## SOURCE DATA
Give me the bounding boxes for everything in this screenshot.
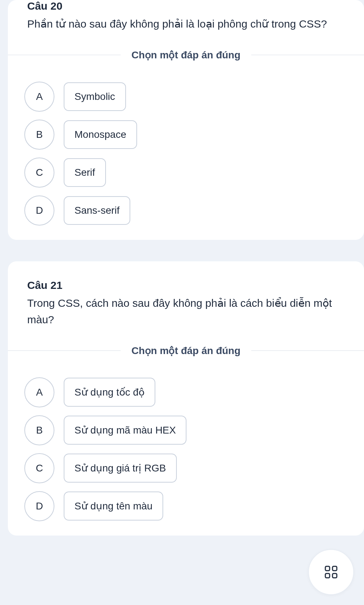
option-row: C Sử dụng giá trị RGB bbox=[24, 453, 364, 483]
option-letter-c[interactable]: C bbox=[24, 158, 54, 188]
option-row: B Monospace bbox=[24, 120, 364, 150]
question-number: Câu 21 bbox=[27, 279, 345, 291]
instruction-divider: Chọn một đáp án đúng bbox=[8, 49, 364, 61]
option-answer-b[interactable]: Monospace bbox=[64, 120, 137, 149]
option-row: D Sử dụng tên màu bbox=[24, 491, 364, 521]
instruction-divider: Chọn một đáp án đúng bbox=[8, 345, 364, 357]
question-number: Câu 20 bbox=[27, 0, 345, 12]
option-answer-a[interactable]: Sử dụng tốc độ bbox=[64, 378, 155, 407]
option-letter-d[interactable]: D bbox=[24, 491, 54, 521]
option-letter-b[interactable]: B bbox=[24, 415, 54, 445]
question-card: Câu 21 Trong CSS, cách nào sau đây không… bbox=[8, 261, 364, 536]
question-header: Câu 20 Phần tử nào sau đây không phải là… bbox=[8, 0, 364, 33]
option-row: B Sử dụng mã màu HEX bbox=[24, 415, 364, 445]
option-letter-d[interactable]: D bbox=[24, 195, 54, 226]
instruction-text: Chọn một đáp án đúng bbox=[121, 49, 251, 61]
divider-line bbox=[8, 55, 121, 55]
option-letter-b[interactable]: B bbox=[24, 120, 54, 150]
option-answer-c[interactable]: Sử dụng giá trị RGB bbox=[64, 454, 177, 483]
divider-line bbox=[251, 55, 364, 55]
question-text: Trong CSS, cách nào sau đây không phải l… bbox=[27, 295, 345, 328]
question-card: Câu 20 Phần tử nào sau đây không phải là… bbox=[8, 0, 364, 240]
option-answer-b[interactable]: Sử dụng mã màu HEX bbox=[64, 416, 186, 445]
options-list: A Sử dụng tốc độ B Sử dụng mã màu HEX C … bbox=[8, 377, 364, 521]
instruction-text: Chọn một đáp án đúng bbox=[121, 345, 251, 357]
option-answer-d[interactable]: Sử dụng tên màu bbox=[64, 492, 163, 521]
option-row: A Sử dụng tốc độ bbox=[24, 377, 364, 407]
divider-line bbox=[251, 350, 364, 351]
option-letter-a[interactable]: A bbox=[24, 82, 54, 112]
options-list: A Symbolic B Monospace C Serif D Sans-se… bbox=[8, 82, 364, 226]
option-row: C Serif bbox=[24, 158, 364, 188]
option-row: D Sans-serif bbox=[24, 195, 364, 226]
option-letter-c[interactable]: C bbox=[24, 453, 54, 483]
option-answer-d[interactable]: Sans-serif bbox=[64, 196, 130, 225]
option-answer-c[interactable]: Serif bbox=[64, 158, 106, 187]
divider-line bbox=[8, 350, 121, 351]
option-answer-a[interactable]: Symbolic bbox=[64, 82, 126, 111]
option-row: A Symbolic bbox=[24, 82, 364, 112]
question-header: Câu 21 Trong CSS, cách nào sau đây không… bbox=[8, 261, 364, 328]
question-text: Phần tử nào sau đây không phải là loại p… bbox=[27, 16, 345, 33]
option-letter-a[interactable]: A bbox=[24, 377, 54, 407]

* * *

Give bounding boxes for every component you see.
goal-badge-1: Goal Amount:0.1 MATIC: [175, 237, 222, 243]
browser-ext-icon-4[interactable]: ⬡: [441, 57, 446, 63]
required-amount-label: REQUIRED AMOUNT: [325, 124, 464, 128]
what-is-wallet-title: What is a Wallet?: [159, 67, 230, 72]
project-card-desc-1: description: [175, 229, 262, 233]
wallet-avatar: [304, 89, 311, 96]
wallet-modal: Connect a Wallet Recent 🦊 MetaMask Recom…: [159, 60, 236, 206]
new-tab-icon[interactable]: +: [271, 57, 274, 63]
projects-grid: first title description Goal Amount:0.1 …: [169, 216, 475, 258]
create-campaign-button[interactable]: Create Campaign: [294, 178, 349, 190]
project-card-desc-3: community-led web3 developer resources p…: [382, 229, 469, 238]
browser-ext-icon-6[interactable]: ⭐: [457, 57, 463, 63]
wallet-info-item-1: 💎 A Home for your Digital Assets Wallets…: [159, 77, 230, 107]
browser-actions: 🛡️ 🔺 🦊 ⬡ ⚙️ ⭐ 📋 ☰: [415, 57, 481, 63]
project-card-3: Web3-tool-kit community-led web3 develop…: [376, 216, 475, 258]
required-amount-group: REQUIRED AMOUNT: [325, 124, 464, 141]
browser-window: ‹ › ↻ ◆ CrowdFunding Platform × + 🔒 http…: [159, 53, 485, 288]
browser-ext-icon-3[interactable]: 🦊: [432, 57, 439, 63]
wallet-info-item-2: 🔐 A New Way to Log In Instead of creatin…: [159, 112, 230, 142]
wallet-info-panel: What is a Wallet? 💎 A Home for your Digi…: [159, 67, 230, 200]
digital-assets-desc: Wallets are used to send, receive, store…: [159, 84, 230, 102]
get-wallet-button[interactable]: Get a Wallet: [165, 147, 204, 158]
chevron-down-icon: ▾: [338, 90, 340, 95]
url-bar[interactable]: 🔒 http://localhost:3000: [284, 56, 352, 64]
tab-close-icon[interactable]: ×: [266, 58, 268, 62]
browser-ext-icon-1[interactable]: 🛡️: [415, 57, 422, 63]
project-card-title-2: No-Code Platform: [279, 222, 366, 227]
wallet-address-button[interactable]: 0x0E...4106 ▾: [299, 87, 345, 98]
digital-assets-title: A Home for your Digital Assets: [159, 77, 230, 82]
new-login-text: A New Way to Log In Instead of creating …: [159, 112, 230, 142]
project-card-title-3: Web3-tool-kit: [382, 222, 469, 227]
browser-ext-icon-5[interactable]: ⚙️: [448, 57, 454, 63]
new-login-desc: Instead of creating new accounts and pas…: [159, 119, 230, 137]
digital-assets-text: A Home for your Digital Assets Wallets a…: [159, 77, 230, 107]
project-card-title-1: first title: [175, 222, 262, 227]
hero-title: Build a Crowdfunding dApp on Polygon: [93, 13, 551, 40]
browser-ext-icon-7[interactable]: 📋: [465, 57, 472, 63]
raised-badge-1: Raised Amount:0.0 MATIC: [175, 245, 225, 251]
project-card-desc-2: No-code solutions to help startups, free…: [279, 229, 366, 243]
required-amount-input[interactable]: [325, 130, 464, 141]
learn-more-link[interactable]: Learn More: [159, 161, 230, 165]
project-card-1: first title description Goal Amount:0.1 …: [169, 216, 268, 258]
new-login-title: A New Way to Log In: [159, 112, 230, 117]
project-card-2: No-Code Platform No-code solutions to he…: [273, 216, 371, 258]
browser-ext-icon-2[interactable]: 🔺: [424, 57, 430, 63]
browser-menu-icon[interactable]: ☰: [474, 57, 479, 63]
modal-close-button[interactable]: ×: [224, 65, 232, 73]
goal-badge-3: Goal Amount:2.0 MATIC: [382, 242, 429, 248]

--

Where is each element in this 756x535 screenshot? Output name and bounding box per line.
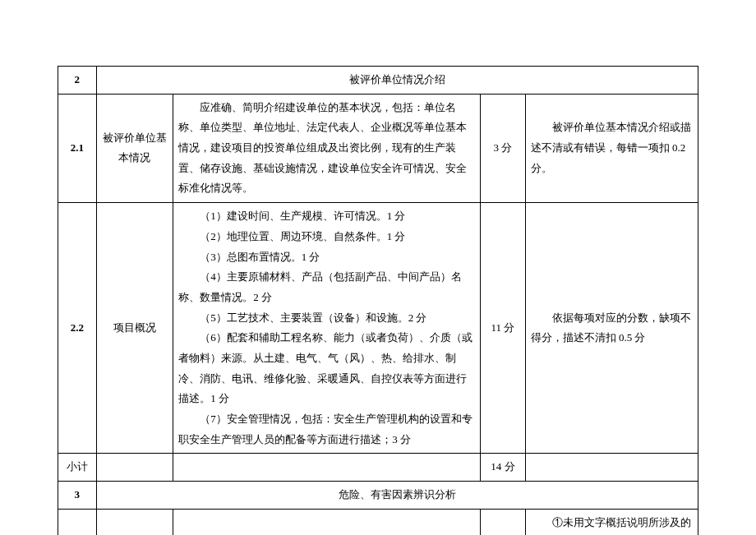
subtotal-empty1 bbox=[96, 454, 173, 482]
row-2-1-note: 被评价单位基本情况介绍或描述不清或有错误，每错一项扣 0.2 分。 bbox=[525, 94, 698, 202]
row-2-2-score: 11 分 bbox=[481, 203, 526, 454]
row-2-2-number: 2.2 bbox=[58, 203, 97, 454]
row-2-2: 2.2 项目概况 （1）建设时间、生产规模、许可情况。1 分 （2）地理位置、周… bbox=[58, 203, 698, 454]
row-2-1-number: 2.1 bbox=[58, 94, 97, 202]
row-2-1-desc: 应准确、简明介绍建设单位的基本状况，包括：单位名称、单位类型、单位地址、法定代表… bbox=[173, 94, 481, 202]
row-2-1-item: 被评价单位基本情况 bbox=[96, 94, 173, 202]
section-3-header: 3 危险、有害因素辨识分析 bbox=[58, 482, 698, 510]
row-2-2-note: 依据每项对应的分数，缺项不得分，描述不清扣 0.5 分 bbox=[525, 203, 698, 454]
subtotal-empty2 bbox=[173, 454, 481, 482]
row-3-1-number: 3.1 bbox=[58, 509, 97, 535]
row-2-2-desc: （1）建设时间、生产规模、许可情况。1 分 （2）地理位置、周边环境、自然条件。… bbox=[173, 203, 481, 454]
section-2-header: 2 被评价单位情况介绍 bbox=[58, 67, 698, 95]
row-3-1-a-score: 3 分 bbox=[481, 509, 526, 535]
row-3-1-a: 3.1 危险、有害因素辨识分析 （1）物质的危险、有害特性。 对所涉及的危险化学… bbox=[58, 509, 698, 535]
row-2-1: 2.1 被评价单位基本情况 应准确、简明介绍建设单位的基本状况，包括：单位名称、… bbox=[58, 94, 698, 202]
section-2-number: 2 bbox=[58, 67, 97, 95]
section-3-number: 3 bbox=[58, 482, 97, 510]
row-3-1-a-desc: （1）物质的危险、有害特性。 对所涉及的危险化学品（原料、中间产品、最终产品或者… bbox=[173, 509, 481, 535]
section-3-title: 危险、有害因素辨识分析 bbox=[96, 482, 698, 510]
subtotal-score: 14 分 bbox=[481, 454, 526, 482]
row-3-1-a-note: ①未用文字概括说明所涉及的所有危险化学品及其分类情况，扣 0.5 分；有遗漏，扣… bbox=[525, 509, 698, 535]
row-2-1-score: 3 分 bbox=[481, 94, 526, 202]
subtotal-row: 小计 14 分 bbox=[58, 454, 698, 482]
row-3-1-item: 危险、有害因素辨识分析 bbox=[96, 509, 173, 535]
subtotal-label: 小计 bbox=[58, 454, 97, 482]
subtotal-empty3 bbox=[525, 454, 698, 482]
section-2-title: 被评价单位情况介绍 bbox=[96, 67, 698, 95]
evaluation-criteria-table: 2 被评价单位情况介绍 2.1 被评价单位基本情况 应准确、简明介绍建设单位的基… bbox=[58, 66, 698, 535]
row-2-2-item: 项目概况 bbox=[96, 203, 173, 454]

## PROBLEM DETAILS
Look through the data above. Each line containing the word "bounding" needs to be copied.

## EXPECTED ANSWER
Give me the bounding boxes for everything in this screenshot.
Give bounding boxes for every component you see.
Where is each element in this 756x535 screenshot? Output name and bounding box per line.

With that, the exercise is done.